At first the war seemed far away from dying manatees, 
slaughtered wolves, prices at the pump, and bomb cyclones.  
 
Then I asked myself IF I had ever
            eaten from plastic boxes in an air-raid shelter
            witnessed the death of my children on Instagram
            slept in a subway station on one old blanket
            carried a bleeding pregnant woman from a bombed-out hospital
            met my neighbors for the first time in a shelter
            tried to explain why my dog should get food
            pushed twelve women and children into a minibus
            moved my grandmother in a wheelbarrow
            asked where all the shoes went in the shoe store
            lined up all my books—from Dante to Harry Potter
                        to Yeats and Dickinson as shields from bullets
            considered shooting a saboteur on my street
            sang a song to comfort strangers
            clutched my passport every minute of every day
            cooked for a soldier in the basement
            hoped there was enough water for bedtime
            decided to name a newborn as a missile fell
            realized I had to leave behind the family Bible
            worried about who is running the nuclear plant
            mixed a Molotov cocktail in yesterdays’ Chablis bottle
            tried to resurrect the footprint of my family’s home
            fled from ancestral graveyards
            appreciated bright stars in a black-out
 
in dark days for the globe—midst pandemic, 
climate change, aggression, lies, inflation, poverty,
and pollution. What song does the Earth sing today? 


Tricia Knoll understands concerns about rising gas prices and inflation. She is able to drive less, to stay home while others cannot and buy less. The televising of the war against Ukraine is ceaseless and compelling, She wishes we could act as if we are all residents of Earth, what destroys one hurts us all as citizens of this globe.

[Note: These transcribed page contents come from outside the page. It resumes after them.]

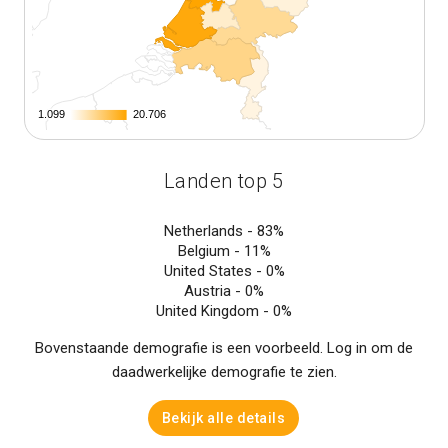
1.099
1.099
20.706
20.706
Landen top 5
Netherlands -
83%
Belgium -
11%
United States -
0%
Austria -
0%
United Kingdom -
0%
Bovenstaande demografie is een voorbeeld. Log in om de
daadwerkelijke demografie te zien.
Bekijk alle details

Saturday, January 08, 2022

LIFE ON MARS

by John Whitney Steele


NASA’s Retiring Top Scientist Says We Can Terraform Mars and Maybe Venus, Too —The New York Times, January 2, 2022


Imagine the red planet with an atmosphere,
replete with plants and animals. It isn’t hard to do. 

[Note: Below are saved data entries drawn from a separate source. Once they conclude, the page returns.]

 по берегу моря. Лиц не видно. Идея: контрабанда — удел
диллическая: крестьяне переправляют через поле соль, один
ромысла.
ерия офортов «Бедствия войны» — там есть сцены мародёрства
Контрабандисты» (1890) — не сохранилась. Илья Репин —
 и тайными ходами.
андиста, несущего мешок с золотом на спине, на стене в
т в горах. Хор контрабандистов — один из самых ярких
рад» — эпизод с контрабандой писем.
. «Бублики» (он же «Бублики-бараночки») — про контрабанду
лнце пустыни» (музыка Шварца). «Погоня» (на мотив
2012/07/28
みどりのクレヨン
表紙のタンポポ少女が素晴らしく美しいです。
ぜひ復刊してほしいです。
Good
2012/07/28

A couple billion years ago Mars lost its air,
its water too, and so it is no longer blue.

But should we choose to live there, we could change it,
claims NASA’s top scientist. All we’d have to do

is terraform the planet—that goes for Venus too.
Put up a magnetic shield, block the sun, retain

more heat, and watch Mars turn from red to blue.
The solar system’s ours. Imagine life on Mars 

while back on planet Earth we churn out CO2.

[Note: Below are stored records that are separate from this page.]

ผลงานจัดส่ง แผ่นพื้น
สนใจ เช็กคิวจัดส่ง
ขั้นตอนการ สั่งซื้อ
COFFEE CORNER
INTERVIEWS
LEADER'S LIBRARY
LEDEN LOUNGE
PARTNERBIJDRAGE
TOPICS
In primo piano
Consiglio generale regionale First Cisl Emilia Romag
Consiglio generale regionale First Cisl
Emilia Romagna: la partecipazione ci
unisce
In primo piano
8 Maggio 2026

John Whitney Steele is a psychologist, yoga teacher, assistant editor of Think: A Journal of Poetry, Fiction and Essays, and graduate of the MFA Poetry Program at Western Colorado University. His chapbook The Stones Keep Watch was published by Kelsay Books in 2021. His full length collection Shiva’s Dance will be released in 2022. Born in Toronto and raised among the pines and granite cliffs of Foot’s Bay, Ontario, John lives in Boulder, Colorado where he encounters his muse wandering in the mountains.